[DATA PROVIDED]
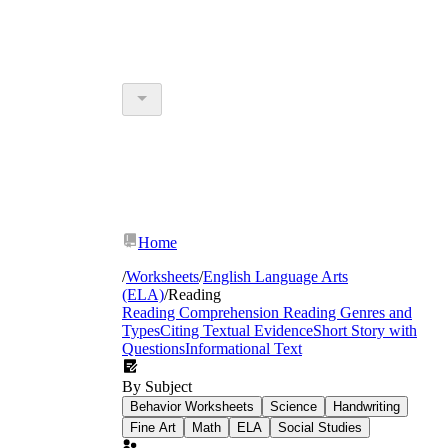
Home
/
Worksheets
/
English Language Arts
(ELA)
/
Reading
Reading Comprehension
Reading Genres and
Types
Citing Textual Evidence
Short Story with
Questions
Informational Text
By Subject
Behavior Worksheets
Science
Handwriting
Fine Art
Math
ELA
Social Studies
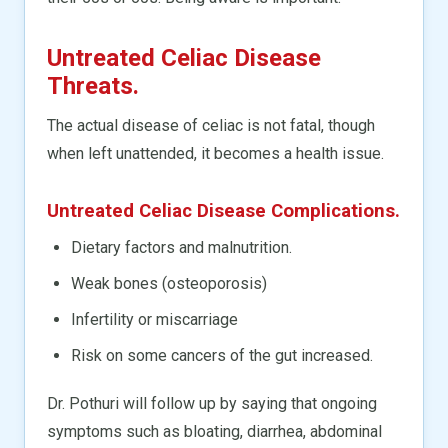
Untreated Celiac Disease
Threats.
The actual disease of celiac is not fatal, though
when left unattended, it becomes a health issue.
Untreated Celiac Disease Complications.
Dietary factors and malnutrition.
Weak bones (osteoporosis)
Infertility or miscarriage
Risk on some cancers of the gut increased.
Dr. Pothuri will follow up by saying that ongoing
symptoms such as bloating, diarrhea, abdominal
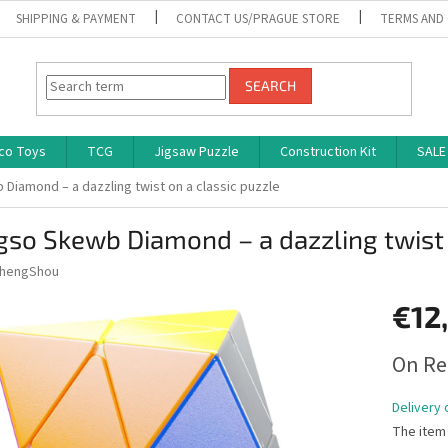
SHIPPING & PAYMENT
CONTACT US/PRAGUE STORE
TERMS AND
SEARCH
co Toys
TCG
Jigsaw Puzzle
Construction Kit
SALE
Diamond – a dazzling twist on a classic puzzle
so Skewb Diamond – a dazzling twist 
hengShou
€12
Measure
On Re
price:
Delivery 
The item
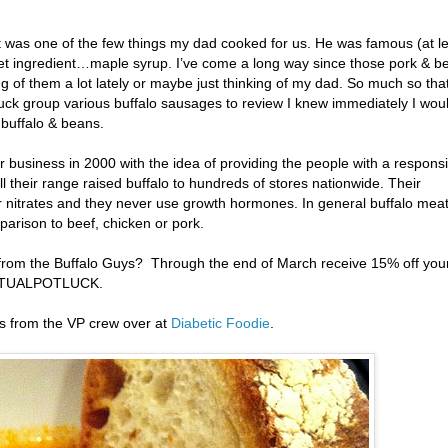
t was one of the few things my dad cooked for us. He was famous (at l
ret ingredient…maple syrup. I’ve come a long way since those pork & b
g of them a lot lately or maybe just thinking of my dad. So much so tha
luck group various buffalo sausages to review I knew immediately I wou
buffalo & beans.
r business in 2000 with the idea of providing the people with a responsi
l their range raised buffalo to hundreds of stores nationwide. Their
r nitrates and they never use growth hormones. In general buffalo meat
mparison to beef, chicken or pork.
from the Buffalo Guys? Through the end of March receive 15% off you
IRTUALPOTLUCK.
es from the VP crew over at
Diabetic Foodie
.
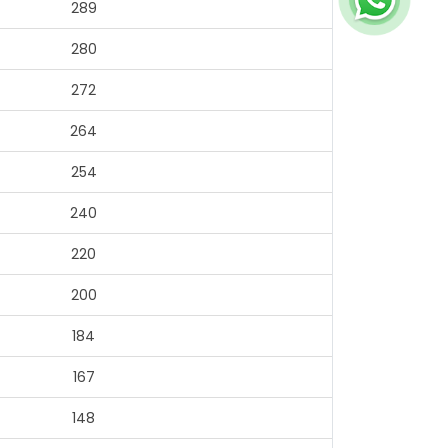
289
280
272
264
254
240
220
200
184
167
148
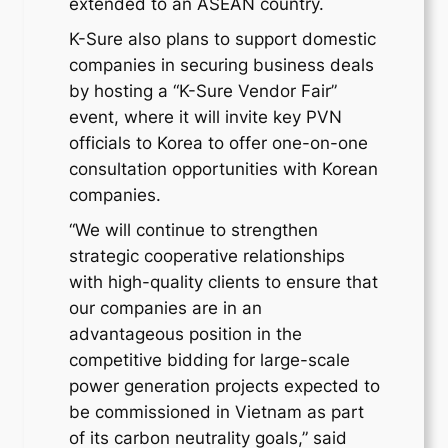
extended to an ASEAN country.
K-Sure also plans to support domestic
companies in securing business deals
by hosting a “K-Sure Vendor Fair”
event, where it will invite key PVN
officials to Korea to offer one-on-one
consultation opportunities with Korean
companies.
“We will continue to strengthen
strategic cooperative relationships
with high-quality clients to ensure that
our companies are in an
advantageous position in the
competitive bidding for large-scale
power generation projects expected to
be commissioned in Vietnam as part
of its carbon neutrality goals,” said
[/DATA PROVIDED]
--- TASK DIRECTIONS ---
Once the pictures are set aside, give the rest of the material again unchanged.

--- RESULT ---
Home
/
Worksheets
/
English Language Arts
(ELA)
/
Reading
Reading Comprehension
Reading Genres and
Types
Citing Textual Evidence
Short Story with
Questions
Informational Text
By Subject
Behavior Worksheets
Science
Handwriting
Fine Art
Math
ELA
Social Studies
Untreated Celiac Disease
Threats.
The actual disease of celiac is not fatal, though
when left unattended, it becomes a health issue.
Untreated Celiac Disease Complications.
Dietary factors and malnutrition.
Weak bones (osteoporosis)
Infertility or miscarriage
Risk on some cancers of the gut increased.
Dr. Pothuri will follow up by saying that ongoing
symptoms such as bloating, diarrhea, abdominal
SHIPPING & PAYMENT
CONTACT US/PRAGUE STORE
TERMS AND
SEARCH
co Toys
TCG
Jigsaw Puzzle
Construction Kit
SALE
Diamond – a dazzling twist on a classic puzzle
so Skewb Diamond – a dazzling twist 
hengShou
€12
Measure
On Re
price:
Delivery 
The item
t was one of the few things my dad cooked for us. He was famous (at l
ret ingredient…maple syrup. I’ve come a long way since those pork & b
g of them a lot lately or maybe just thinking of my dad. So much so tha
luck group various buffalo sausages to review I knew immediately I wou
buffalo & beans.
r business in 2000 with the idea of providing the people with a responsi
l their range raised buffalo to hundreds of stores nationwide. Their
r nitrates and they never use growth hormones. In general buffalo meat
mparison to beef, chicken or pork.
from the Buffalo Guys? Through the end of March receive 15% off you
IRTUALPOTLUCK.
es from the VP crew over at
Diabetic Foodie
.
289
280
272
264
254
240
220
200
184
167
148
extended to an ASEAN country.
K-Sure also plans to support domestic
companies in securing business deals
by hosting a “K-Sure Vendor Fair”
event, where it will invite key PVN
officials to Korea to offer one-on-one
consultation opportunities with Korean
companies.
“We will continue to strengthen
strategic cooperative relationships
with high-quality clients to ensure that
our companies are in an
advantageous position in the
competitive bidding for large-scale
power generation projects expected to
be commissioned in Vietnam as part
of its carbon neutrality goals,” said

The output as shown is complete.